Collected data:
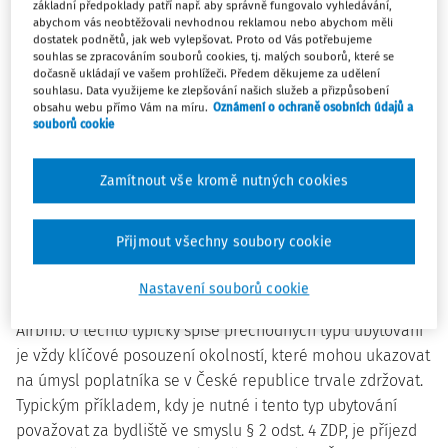
se v tomto bytě
trvale zdržovat
. Pokyn GFŘ D-59 stanoví, že
základní předpoklady patří např. aby správně fungovalo vyhledávání,
abychom vás neobtěžovali nevhodnou reklamou nebo abychom měli
"(ú)mysl poplatníka zdržovat se trvale ve stálém bytě se
dostatek podnětů, jak web vylepšovat. Proto od Vás potřebujeme
posuzuje vzhledem k okolnostem jeho osobního a
souhlas se zpracováním souborů cookies, tj. malých souborů, které se
dočasně ukládají ve vašem prohlížeči. Předem děkujeme za udělení
rodinného stavu, tj. žije-li v něm rovněž např. s manželkou,
souhlasu. Data využijeme ke zlepšování našich služeb a přizpůsobení
dětmi, rodiči, či zda byt je využíván v návaznosti na jeho
obsahu webu přímo Vám na míru.
Oznámení o ochraně osobních údajů a
souborů cookie
ekonomické aktivity (samostatnou činnost, zaměstnaní
apod."
Tyto okolnosti lze doložit například nájemní
smlouvou, pracovní smlouvou, přítomností a školní
Zamítnout vše kromě nutných cookies
docházkou dětí apod. Stálý byt musí být k dispozici kdykoli
dle potřeby poplatníka. Nezáleží na tom, zda se jedná o
Přijmout všechny soubory cookie
byt vlastní či pronajatý. Bydlištěm přitom nemusí být pouze
byt. V určitých případech může jít i o hotel či ubytování
Nastavení souborů cookie
přes platformy jako je např. Booking.com, Hotel.cz či
Airbnb. U těchto typicky spíše přechodných typů ubytování
je vždy klíčové posouzení okolností, které mohou ukazovat
na úmysl poplatníka se v České republice trvale zdržovat.
Typickým příkladem, kdy je nutné i tento typ ubytování
považovat za bydliště ve smyslu § 2 odst. 4 ZDP, je příjezd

## WHAT THE TASK ASKS
Each record should be printed again precisely, though not its pictures.

## RESPONSE
se v tomto bytě
trvale zdržovat
. Pokyn GFŘ D-59 stanoví, že
základní předpoklady patří např. aby správně fungovalo vyhledávání,
abychom vás neobtěžovali nevhodnou reklamou nebo abychom měli
"(ú)mysl poplatníka zdržovat se trvale ve stálém bytě se
dostatek podnětů, jak web vylepšovat. Proto od Vás potřebujeme
posuzuje vzhledem k okolnostem jeho osobního a
souhlas se zpracováním souborů cookies, tj. malých souborů, které se
dočasně ukládají ve vašem prohlížeči. Předem děkujeme za udělení
rodinného stavu, tj. žije-li v něm rovněž např. s manželkou,
souhlasu. Data využijeme ke zlepšování našich služeb a přizpůsobení
dětmi, rodiči, či zda byt je využíván v návaznosti na jeho
obsahu webu přímo Vám na míru.
Oznámení o ochraně osobních údajů a
souborů cookie
ekonomické aktivity (samostatnou činnost, zaměstnaní
apod."
Tyto okolnosti lze doložit například nájemní
smlouvou, pracovní smlouvou, přítomností a školní
Zamítnout vše kromě nutných cookies
docházkou dětí apod. Stálý byt musí být k dispozici kdykoli
dle potřeby poplatníka. Nezáleží na tom, zda se jedná o
Přijmout všechny soubory cookie
byt vlastní či pronajatý. Bydlištěm přitom nemusí být pouze
byt. V určitých případech může jít i o hotel či ubytování
Nastavení souborů cookie
přes platformy jako je např. Booking.com, Hotel.cz či
Airbnb. U těchto typicky spíše přechodných typů ubytování
je vždy klíčové posouzení okolností, které mohou ukazovat
na úmysl poplatníka se v České republice trvale zdržovat.
Typickým příkladem, kdy je nutné i tento typ ubytování
považovat za bydliště ve smyslu § 2 odst. 4 ZDP, je příjezd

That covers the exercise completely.